╭──
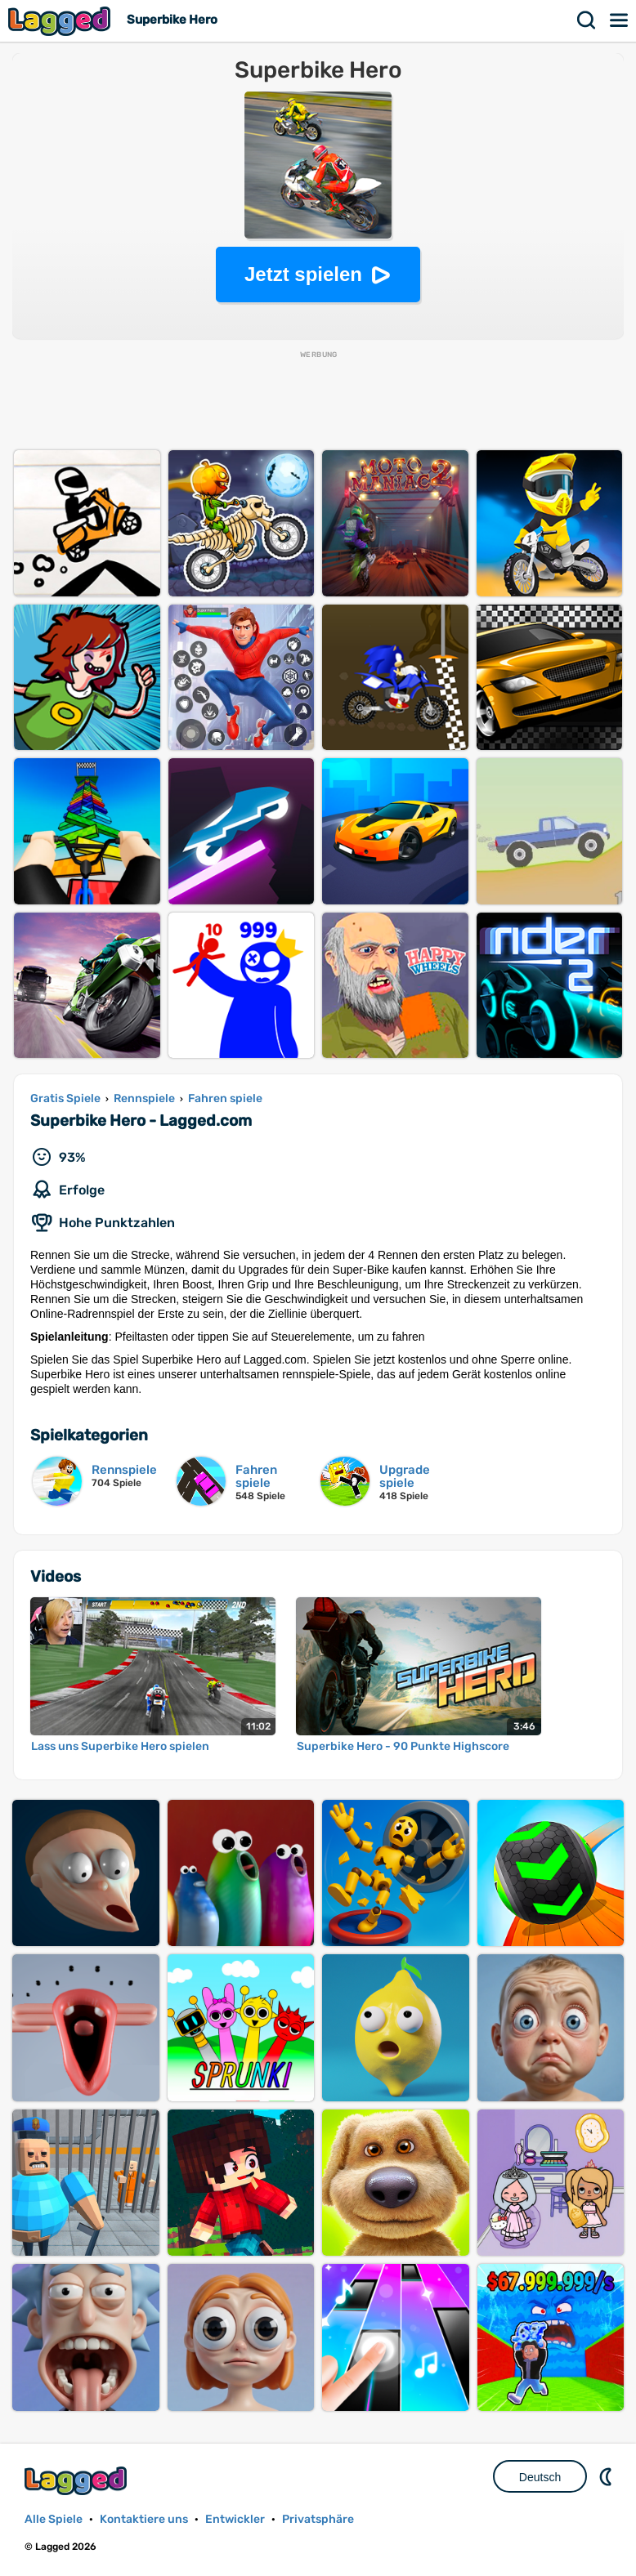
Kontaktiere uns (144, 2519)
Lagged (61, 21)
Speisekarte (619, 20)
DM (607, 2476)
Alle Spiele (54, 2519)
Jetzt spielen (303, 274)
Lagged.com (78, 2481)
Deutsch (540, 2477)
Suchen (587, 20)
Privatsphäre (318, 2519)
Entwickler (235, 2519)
╰──
╭──
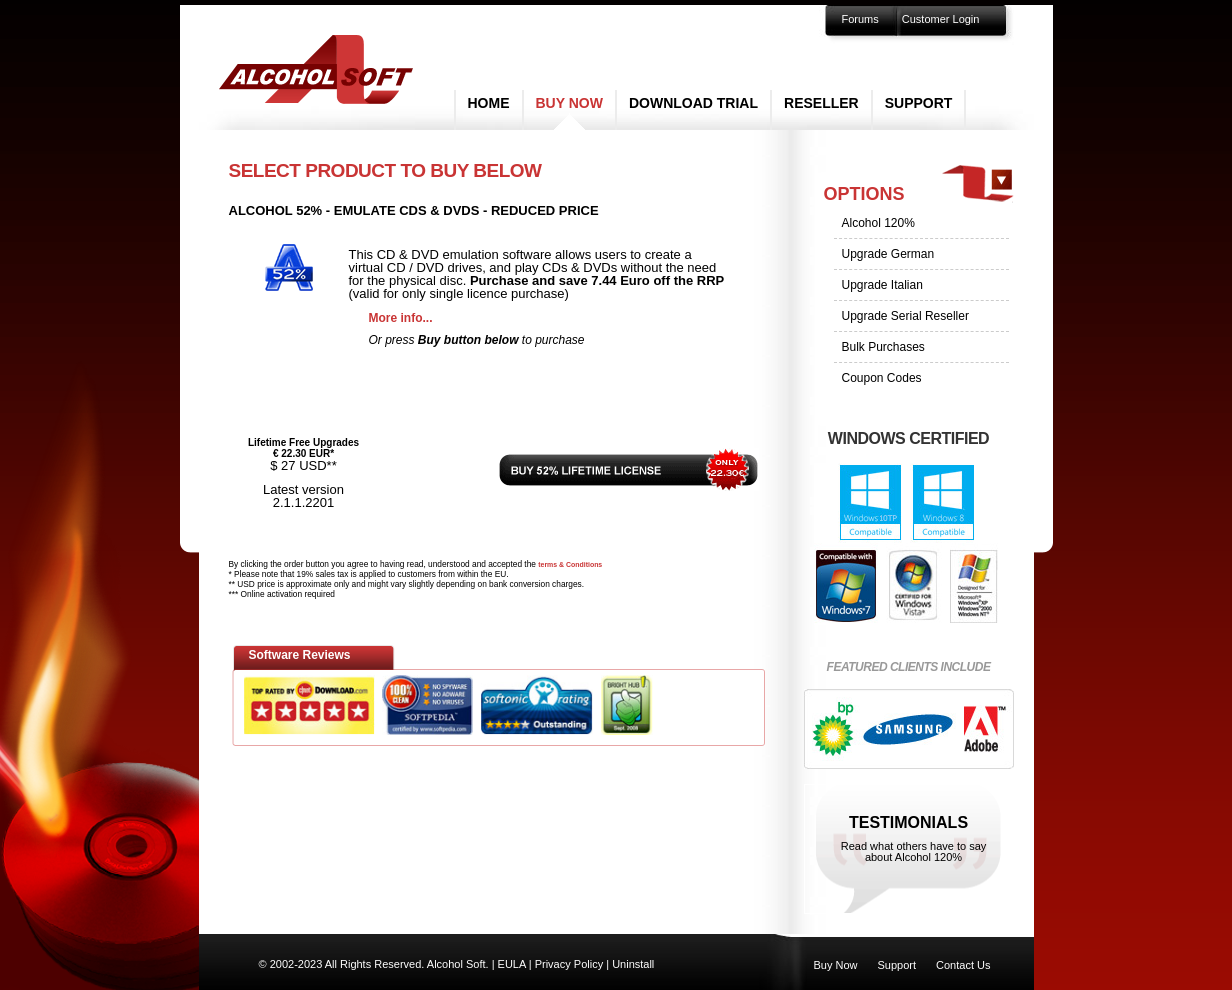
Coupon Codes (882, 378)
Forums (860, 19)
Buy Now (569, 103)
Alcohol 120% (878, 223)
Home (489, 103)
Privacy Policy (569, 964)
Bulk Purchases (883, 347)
╰──
The problem
Using the entries above, return exactly the lines from the line with "Lagged.com (78, 2481)" to the line with "Entwickler (235, 2519)", counting both of those lines.

Response to this exercise
Lagged.com (78, 2481)
Deutsch (540, 2477)
Suchen (587, 20)
Privatsphäre (318, 2519)
Entwickler (235, 2519)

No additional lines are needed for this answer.